The creation of good music can be very easy. A muscular riff, an underlying atmosphere of danger, robust vocals and an earthy, unspoilt production – it does not need much more to bring a killer like 'Collateral Damage' to life. This jewel boasts with a riff that Accept do not have any more in their portfolio (because they have absolutely nothing any more, only Wolf H., but metal musicians who love to show their affinity for classic music on stage cannot be taken seriously). However, this song marks the best number on the comeback work of the Swedes.

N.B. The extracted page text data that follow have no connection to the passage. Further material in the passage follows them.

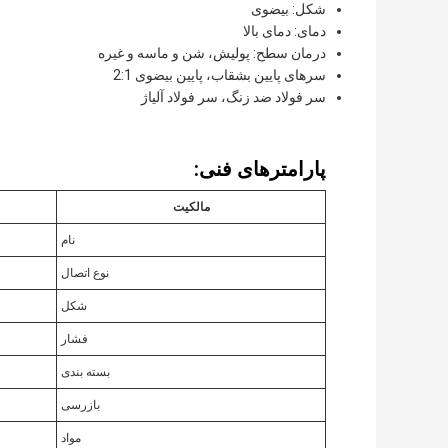
شکل: بیضوی
دمای: دمای بالا
درمان سطح: پولیش، شن و ماسه و غیره
سرهای پایین بشقاب، پایین بیضوی 2:1
سر فولاد ضد زنگ، سر فولاد آلیاژ
پارامترهای فنی:
مالکیت
نام
نوع اتصال
شکل
فشار
بسته بندی
بازرسی
مواد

With the exception of two new songs in 2009, Torch decided to fall into a comatose sleep for the very brief period of 36 years, but now they are back with four original members in their line-up. This amazing rarity alone makes me feel fine, but it gets even better. No, the remaining eight tracks I have not mentioned so far cannot fully compete with the climax of Reignited, but they offer tons of riffs, a cool level of catchiness and natural harshness. Everything is embedded in conservative song patterns. This feels primal and right with regard to the beginnings of the ensemble and the musical socialisation of the musicians. A completely underrated album of Krokus, the energetic "Stampede" disc from 1990, is probably unknown to the musicians of Torch, but it could easily be the older sibling of this comeback.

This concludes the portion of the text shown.